Inhaltsverzeichnis:

sshfs

2021-03-14 / 2023-04-03

Ein paar Notizen zum sshfs inkl. meiner häufigsten Verbindungen

sudo apt install sshfs

#Mount
sshfs -o idmap=user 192.168.3.4:/media/nas ~/nas

# Unmount
fusermount -u ~/nas

To add it to your /etc/fstab

sshfs#$USER@far:/projects /home/$USER/far_projects fuse defaults,idmap=user 0 0

Note that you have to change $USER to your login name when editing fstab, but it is not necessary when typing commands (the shell does it for you in that case).

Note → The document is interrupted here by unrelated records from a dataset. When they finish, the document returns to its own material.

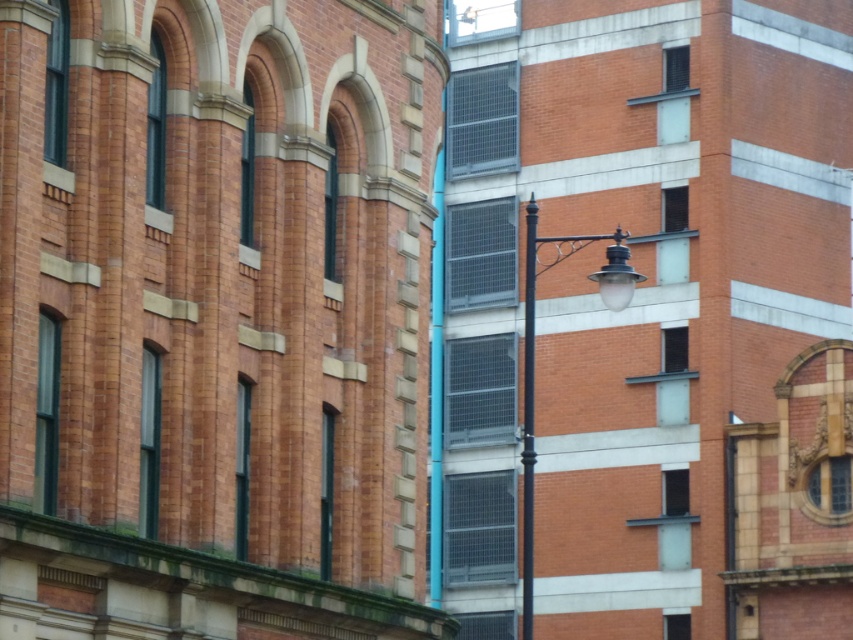 Can you confirm if black metal lamp post at center is positioned to the right of black wrought iron pole at center?

Indeed, black metal lamp post at center is positioned on the right side of black wrought iron pole at center.

How much distance is there between black metal lamp post at center and black wrought iron pole at center?

They are 25.40 inches apart.

Identify the location of black metal lamp post at center. The image size is (853, 640). (532, 355). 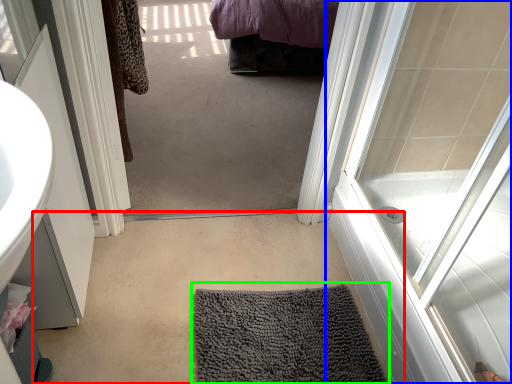 Question: Estimate the real-world distances between objects in this image. Which object is farther from plain (highlighted by a red box), door (highlighted by a blue box) or bath mat (highlighted by a green box)?

Choices:
 (A) door
 (B) bath mat

Answer: (A) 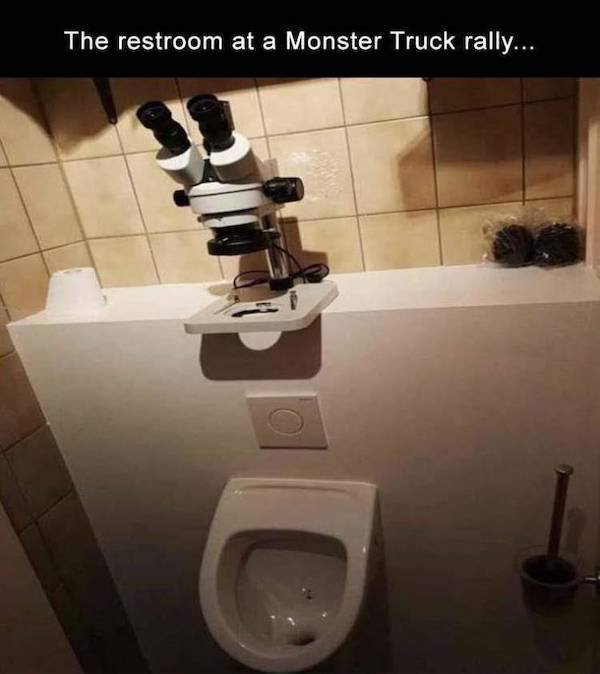 Identify the location of tile. (112, 211). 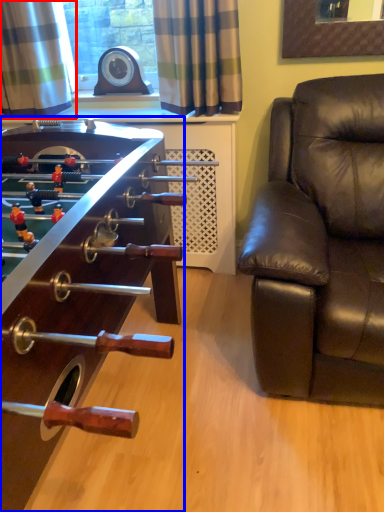 Question: Which object is further to the camera taking this photo, curtain (highlighted by a red box) or table (highlighted by a blue box)?

Choices:
 (A) curtain
 (B) table

Answer: (A) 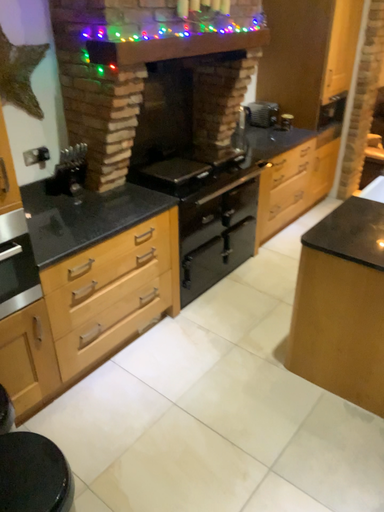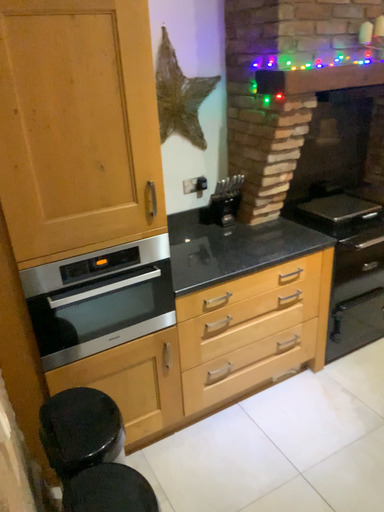 Question: How did the camera likely rotate when shooting the video?

Choices:
 (A) rotated right
 (B) rotated left

Answer: (B)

One thing to be aware of is that your UID (User ID, the unique number of your user on a system) is not necessarily the same on the two hosts. When you ls -l, the user name associated with each file is printed in the third column. However, in the filesystem, only UIDs are stored, and ls simply looks up the UID and finds the user name associated with it. In Unix, UIDs are what matter, not the user names. So if you're 1000 on the local host and 1003 on the remote host, the sshfs mounted directory would show a different user name for your files. This is not a problem, though, because the ssh server on the remote machine is what is actually reading and writing files. So even though it shows up in ls -l as a different UID, any changes will be done through the ssh server on the remote host, which will use the correct UID for the remote machine. Problems may arise if you attempt to use a program that looks at UIDs of files (e.g. ls prints the wrong user name).

The idmap=user option ensures that files owned by the remote user are owned by the local user. If you don't use idmap=user, files in the mounted directory might appear to be owned by someone else, because your computer and the remote computer have different ideas about the numeric user ID associated with each user name. idmap=user will not translate UIDs for other users.